Levei a veia rebelde de papai a sério em um dia de inverno na escola, quando enfrentei a injustiça de uma diretora que me advertiu violentamente por roubar o tobogã de seu filho. Quando ousei responder para dizer que ela estava errada, ela gritou ferozmente.

Nunca esquecerei o orgulho gentil na voz de papai quando ele me disse mais tarde que ela havia ligado para dizer que algo precisava ser feito sobre a minha resposta. Claro, eu completei as 1.000 linhas que me foram atribuídas – "Eu não vou responder" – porque eu era filha do meu pai, bem-educada e tudo. Mas me certifiquei de que minha caligrafia fosse inexpressiva, quase inaudível; subversivo da única maneira que eu sabia.

Mudei-me para Berkeley, Califórnia, em 1986, quando tinha 13 anos, depois que minha mãe se casou novamente. Eu viajaria para passar os verões com meu pai e sua família na Escócia e – mais recentemente, desde que me tornei pai – levei meu parceiro e meus filhos para passar um tempo. A Escócia ainda é um lar para mim, embora papai tenha se mudado para a Inglaterra há alguns anos para se aposentar.

No capítulo final da conversa de nossa vida, falei baixinho, com calma, as lágrimas escorrendo pelo meu rosto enquanto os olhos do meu pai revelavam um lugar distante. Seus olhos se levantaram suavemente enquanto eu falava, minha voz tremendo no telefone. "Eu te amo, papai."

Eu nunca disse a meu pai que o amava até que ele estava morrendo, com o corpo destruído pelo coronavírus.

Tinha vindo tão rápido, esta janela para nossa vida juntos. Eu disse isso de novo e de novo.

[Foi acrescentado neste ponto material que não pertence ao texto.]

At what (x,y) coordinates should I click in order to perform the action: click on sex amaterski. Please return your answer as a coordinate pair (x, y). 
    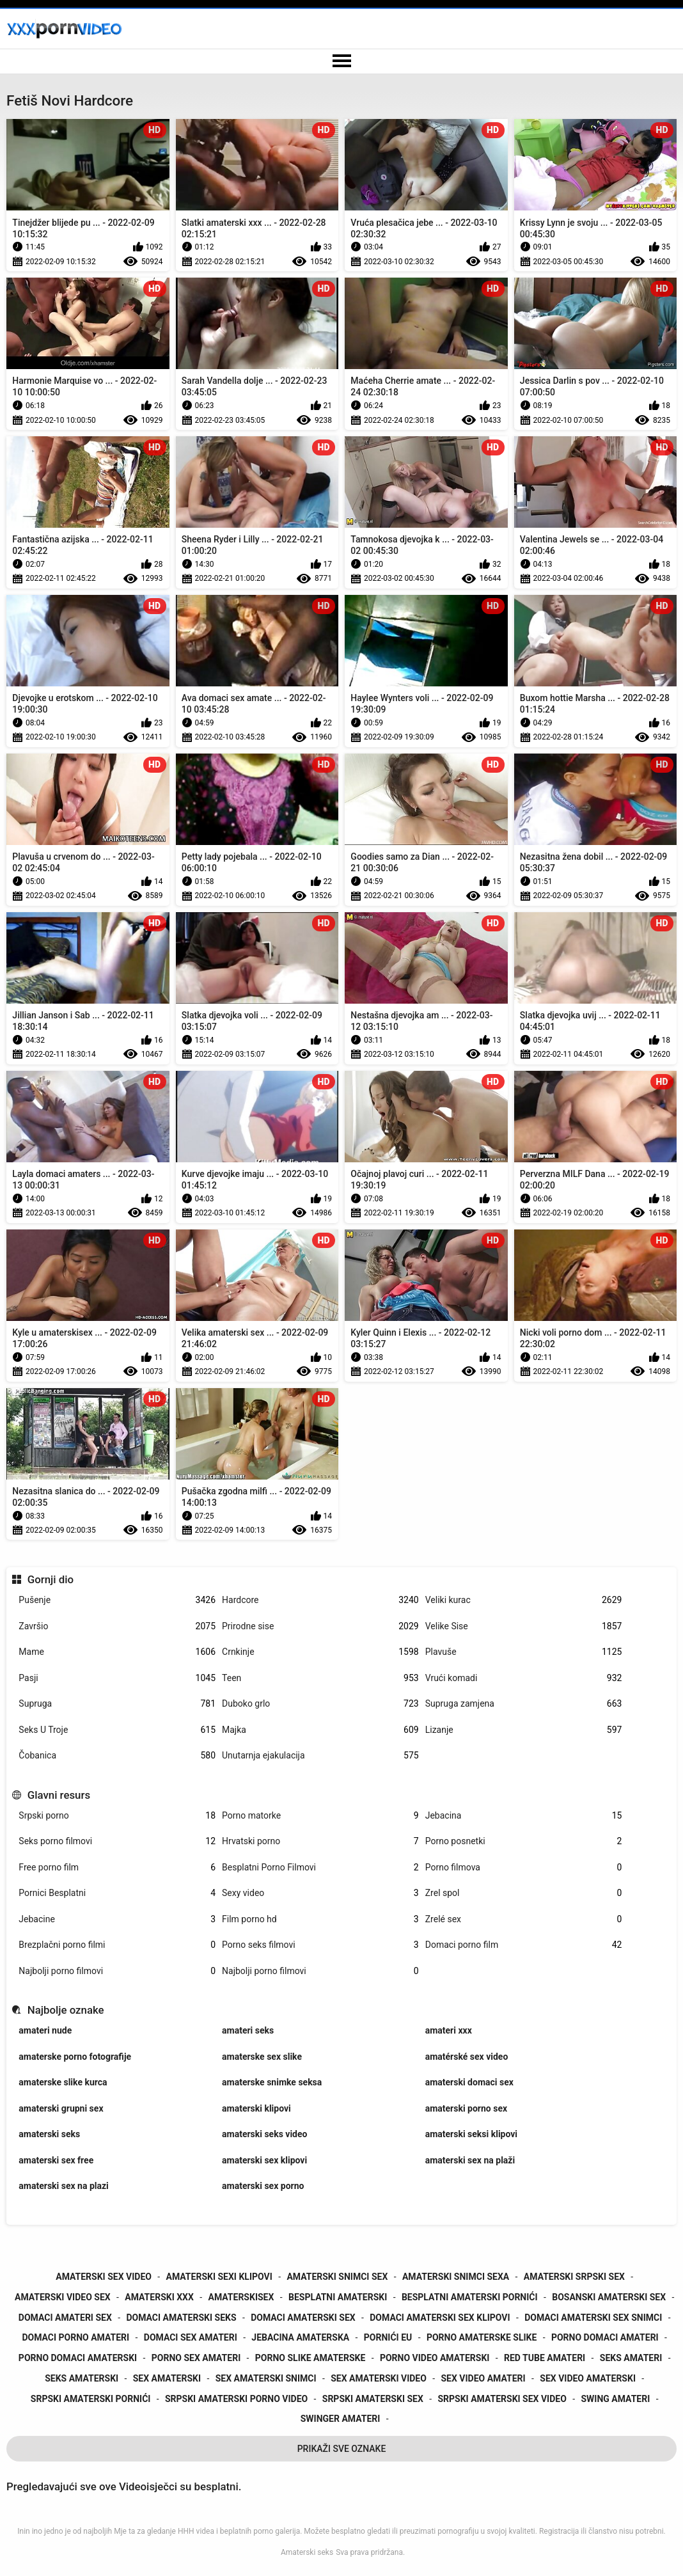     Looking at the image, I should click on (167, 2378).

De certa forma, eu também era pré-verbal.

Navegar pelas regras faladas e não faladas de uma sociedade rígida, encontrando maneiras de narrar e desafiar suas arestas, foi algo que meu pai demonstrou com inteligência hábil e sabedoria. Articular o amor não fazia parte disso. Mas isso não significa que não estava lá.

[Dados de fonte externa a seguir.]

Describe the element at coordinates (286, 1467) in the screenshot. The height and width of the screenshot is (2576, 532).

Agora, aqui estava eu, tentando narrar este capítulo final. Ele me deu o poder das palavras e agora era a hora de usá-las.

“Você não está sozinho. Nós estamos com você." Não havia nada e uma vida inteira de palavras não ditas a dizer.

A morte pandêmica é particularmente cruel. Ele ataca os vulneráveis. Todos nós temos uma dor e uma perda coletiva nesta pandemia.

Mas o que acontece quando a morte chega? Quando os círculos de Covid-19 se fecham com tanta força que faz seu coração torcer?

Os atos diários de serviço – “apenas trabalho” – por parte de nossas enfermeiras e médicos, zeladores e funcionários funerários mudam a vida daqueles que ficaram para trás, ao mesmo tempo que apoiam a dignidade de nossos moribundos e mortos. Aqueles que tornam possíveis as palavras finais, mesmo quando não há palavras.

Nossos rituais de luto não existem mais. Eles agora são mediados pela distância e devem emergir em novas formas à medida que sentimos a dor cortante do luto isoladamente, quando vemos portadores de caixão mascarados revelados em funerais de transmissão ao vivo em vídeo.

Ansiamos pelo conforto humano, mas sabemos muito bem o custo excruciante que uma distância de elevação muito cedo pode gerar.

À medida que reconfiguramos o significado em nossas vidas agora pandêmicas e nos atrevemos a imaginar a necessidade de um mundo pós-pandêmico reconfigurado, talvez entendamos de novo o que é mais importante.

Espero que papai tenha encontrado um lar para sua alma gentil e rebelde. Enquanto isso, vou levar seu espírito da melhor maneira que puder. Talvez começando com uma história.